それは神秘的で、まるで妖精が踊っているみたい。
馬車から降りたときは淡い色の世界の上に足を踏み入れた気持ちになった。
優しい鈴の音が風に乗って耳に届く。
自国のお城だって本物を見たことはないけど、木造で作られたお城は初めて見るデザインで、あまりの壮大さに思わず目を見張った。
お城に着いてすぐ、国王陛下とその王妃に謁見することとなった。
見たこともない門をくぐり、長い廊下を歩いた先に彼らはいた。
国王陛下は、頭に冠ではなく、自身の長い髪を結い上げていて、王妃は驚くほど長い髪を背中に垂らしていた。

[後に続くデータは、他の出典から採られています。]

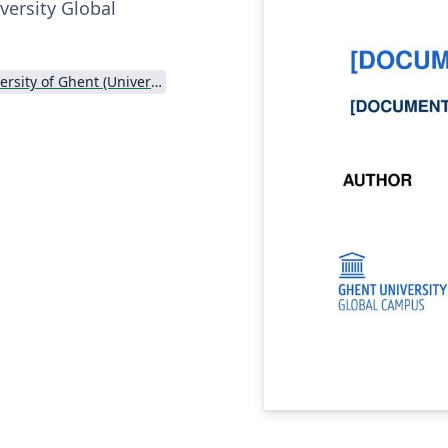
versity Global
University of Ghent (Universiteit Gent)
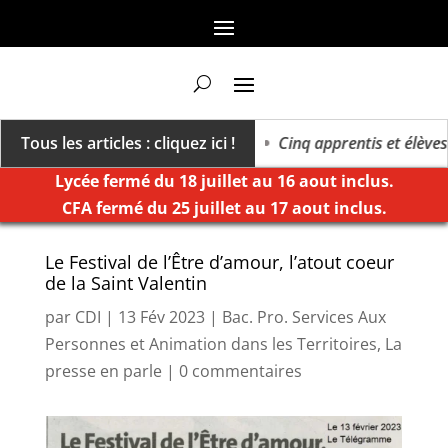
ers un millésime des extrêmes »
Tous les articles : cliquez ici !
Cinq apprentis et élèves d
Lycée fermé du 18 juillet au 16 aout inclus.
CFA fermé du 25 juillet au 17 aout inclus.
Le Festival de l’Être d’amour, l’atout coeur
de la Saint Valentin
par
CDI
|
13 Fév 2023
|
Bac. Pro. Services Aux
Personnes et Animation dans les Territoires
,
La
presse en parle
|
0 commentaires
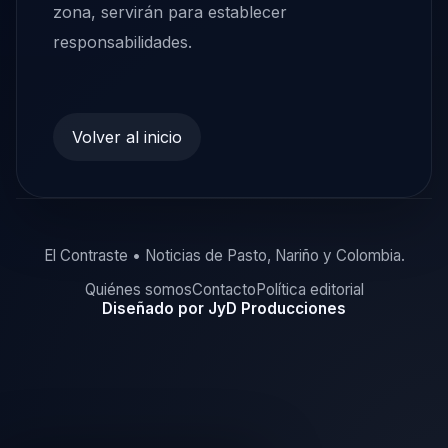
zona, servirán para establecer
responsabilidades.
Volver al inicio
El Contraste • Noticias de Pasto, Nariño y Colombia.
Quiénes somos
Contacto
Política editorial
Diseñado por JyD Producciones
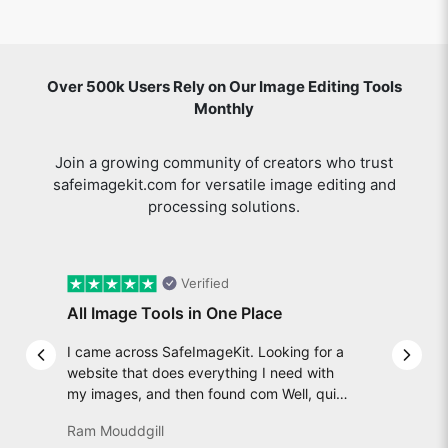
Over 500k Users Rely on Our Image Editing Tools
Monthly
Join a growing community of creators who trust
safeimagekit.com for versatile image editing and
processing solutions.
Verified
All Image Tools in One Place
I came across SafeImageKit. Looking for a
Previous slide
Next 
website that does everything I need with
my images, and then found com Well, quite
honestly, it feels like a game changer! It is
Ram Mouddgill
an incredibly high-speed, stable and easy-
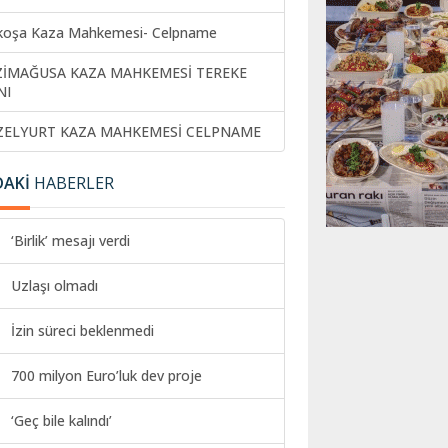
koşa Kaza Mahkemesi- Celpname
ZİMAĞUSA KAZA MAHKEMESİ TEREKE
NI
ZELYURT KAZA MAHKEMESİ CELPNAME
DAKİ
HABERLER
‘Birlik’ mesajı verdi
Uzlaşı olmadı
İzin süreci beklenmedi
700 milyon Euro’luk dev proje
‘Geç bile kalındı’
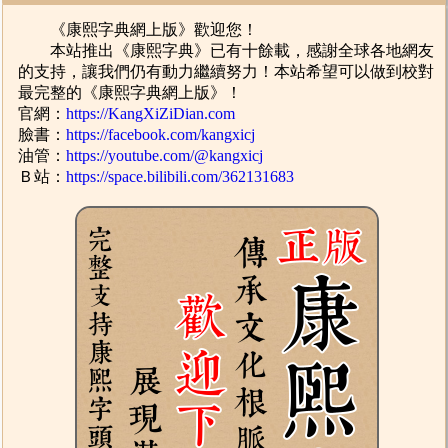
《康熙字典網上版》歡迎您！
本站推出《康熙字典》已有十餘載，感謝全球各地網友
的支持，讓我們仍有動力繼續努力！本站希望可以做到校對
最完整的《康熙字典網上版》！
官網：
https://KangXiZiDian.com
臉書：
https://facebook.com/kangxicj
油管：
https://youtube.com/@kangxicj
Ｂ站：
https://space.bilibili.com/362131683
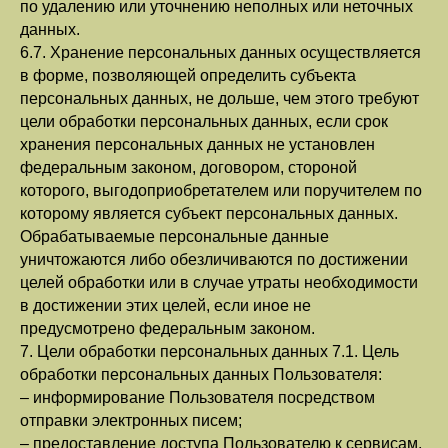
по удалению или уточнению неполных или неточных
данных.
6.7. Хранение персональных данных осуществляется
в форме, позволяющей определить субъекта
персональных данных, не дольше, чем этого требуют
цели обработки персональных данных, если срок
хранения персональных данных не установлен
федеральным законом, договором, стороной
которого, выгодоприобретателем или поручителем по
которому является субъект персональных данных.
Обрабатываемые персональные данные
уничтожаются либо обезличиваются по достижении
целей обработки или в случае утраты необходимости
в достижении этих целей, если иное не
предусмотрено федеральным законом.
7. Цели обработки персональных данных 7.1. Цель
обработки персональных данных Пользователя:
– информирование Пользователя посредством
отправки электронных писем;
– предоставление доступа Пользователю к сервисам,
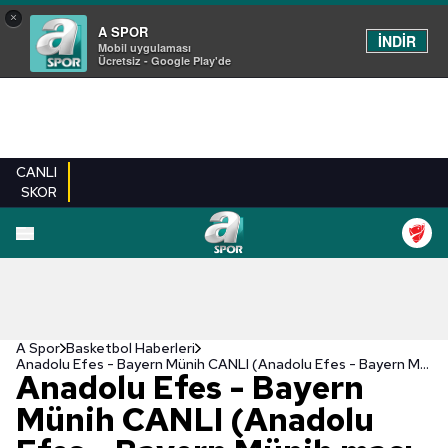
×
A SPOR
İNDİR
Mobil uygulaması
Ücretsiz - Google Play'de
CANLI
SKOR
A Spor
Basketbol Haberleri
Anadolu Efes - Bayern Münih CANLI (Anadolu Efes - Bayern Münih maçı canlı skor)
Anadolu Efes - Bayern
Münih CANLI (Anadolu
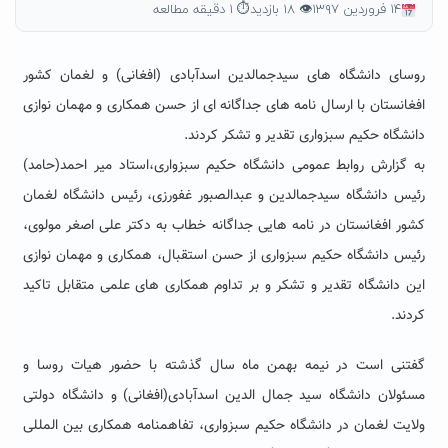
۱۴ فروردین ۱۳۹۷
👁 ۱۸ بازدید
⏱ ۱ دقیقه مطالعه
روسای دانشگاه های سیدجمالدین اسدآبادی (افغانی) و لغمان کشور
افغانستان با ارسال نامه های جداگانه ای از حسن همکاری و مهمان نوازی
دانشگاه حکیم سبزواری تقدیر و تشکر کردند.
به گزارش روابط عمومی دانشگاه حکیم سبزواری،استاد میر احمد(حامد)
رئیس دانشگاه سیدجمالدین و عبدالصبور غفورزی، رئیس دانشگاه لغمان
کشور افغانستان در نامه هایی جداگانه خطاب به دکتر علی اصغر مولوی،
رئیس دانشگاه حکیم سبزواری از حسن استقبال، همکاری و مهمان نوازی
این دانشگاه تقدیر و تشکر و بر تداوم همکاری های علمی متقابل تاکید
کردند.
گفتنی است در نیمه بهمن ماه سال گذشته با حضور هیات روسا و
مسئولان دانشگاه سید جمال الدین اسدآبادی(افغانی) و دانشگاه دولتی
ولایت لغمان در دانشگاه حکیم سبزواری، تفاهمنامه همکاری بین المللی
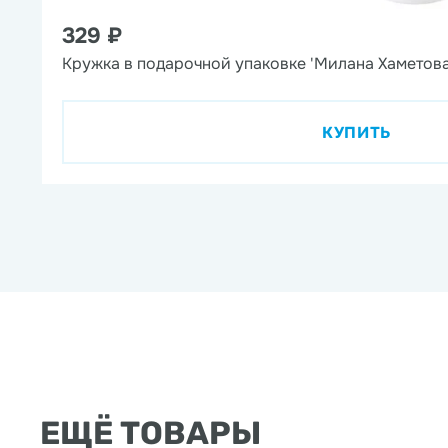
329 ₽
Кружка в подарочной упаковке 'Милана Хаметова
КУПИТЬ
ЕЩЁ ТОВАРЫ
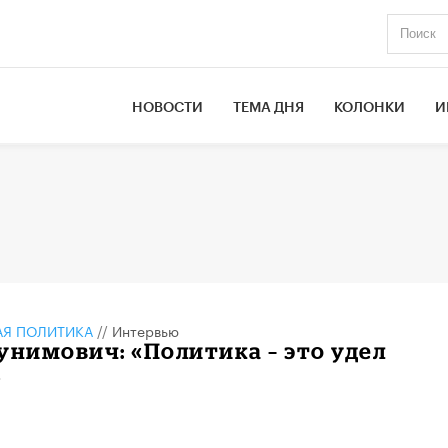
НОВОСТИ
ТЕМА ДНЯ
КОЛОНКИ
И
АЯ ПОЛИТИКА
//
Интервью
унимович: «Политика – это удел
»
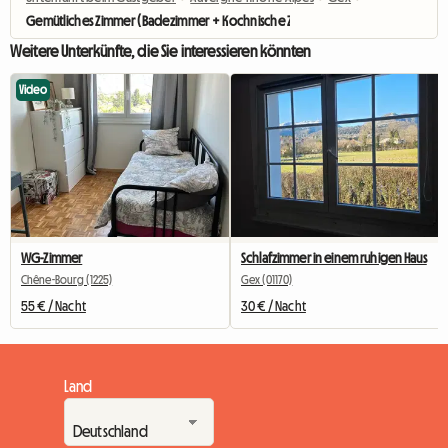
Gemütliches Zimmer (Badezimmer + Kochnische Zur Teilung Mit 1 Pers)
Weitere Unterkünfte, die Sie interessieren könnten
Video
WG-Zimmer
Schlafzimmer in einem ruhigen Haus
Chêne-Bourg (1225)
Gex (01170)
55 € / Nacht
30 € / Nacht
Land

ふたりともとても華やかで色鮮やかな何重にも重なった袴を着ている。
いろんなことが起こりすぎてすっかり忘れていたけど、父の部屋で見つけたあのチラシに映るママの姿と思い出させた。
(あっ……)
わたしの姿を見るなり王妃ははっとして瞳を潤ませたけど、すぐにぐっとこらえるようにして口を開いた。
「お二方は、旅のお方なのですか?」
「え……」
驚いた。
てっきりまた間違えられるのだと思っていたから。
「ごめんなさいね」
王妃は瞳にいっぱい涙を溜めて、無理に微笑んだ。
「あなたが、あまりにも……あまりにも……」
嗚咽が漏れる。
もう彼女の涙は止まらなかった。
そんな王妃をしっかり抱え、今度は国王陛下が口を開いた。
「君が我が娘によく似ておるのだ」
とても寂しそうで、何も言えない。
嗚咽を漏らす王妃の姿に胸が痛む。
「十七年前に、海賊に浚われたのだがね」
殿もそう言って、目頭を押さえる。
「か、海賊……さ、浚われた……」
頭をがつんと殴られた気がした。
「真っ黒な船だった。三人組でな。大きな月が満ちた日、彼らはやってきた」
「………」
「君らの船を見て、君が降りてきた時……てっきり……てっきり……娘が戻ってきてくれたのかと思ってしまった」
寂しそうに笑う国王陛下を見て倒れそうになる。
繋がれた手に力が隠ったのがわかった。
だけど、わたしはその手を振り払って勢いよく立ち上がっていた。
あまりの勢いに、近くで待機していた兵士達が構えた程だった。
「ど、どうして……さ、攫われたの?」
涙声になりながら叫んでいた。
それには外で散っている花びらを見て喜んでいたメルも振り返ったほどだった。
「どうして? どうし……」
「ローズ……」
わなわな震えているわたしに、落ち着け、と首を振るウィルを見て、歯を食いしばって座り直す。
「ご、ごめんなさい……」
「王子になって入り込んでいたんだよ」
わたしの怒りを見て、驚きながらも国王陛下は続けた。彼らの大切な愛娘と、それらを攫った海賊のお話を。
身震いする。
どうしてわたしが、こんな気持ちにならなきゃいけないのだろうか。体中が熱くなり、頭の中の何かが切れそうだった。
またウィルがわたしの手を握る。
今度は離さないと言わんばかりにとても強く。振り払っても払えそうにないだろう。
「ウィルと申します」
ウィルは、ふたりをしっかり見据えて口を開いた。
「こっちがローズであの子がメル。我々は探しているものがあり、それでこの国にも来たんです」
切なそうに告げるウィル。
よくもまぁここまで口がペラペラと回るものだわと感心してしまう。
憂いを帯びた表情は演技なのか本気なのか真意が読めない。
「そうでしたか。それはお疲れになったでしょう。すぐこの城の部屋を用意させますわ」
涙を拭いて、王妃は穏やかに微笑んだ。
(ああ……)
こうやって、彼らは心優しく海賊たちをも受け入れたのだろう。それが仇となった。
迎え入れてもらったこの暖かな空間に涙が出そうになった。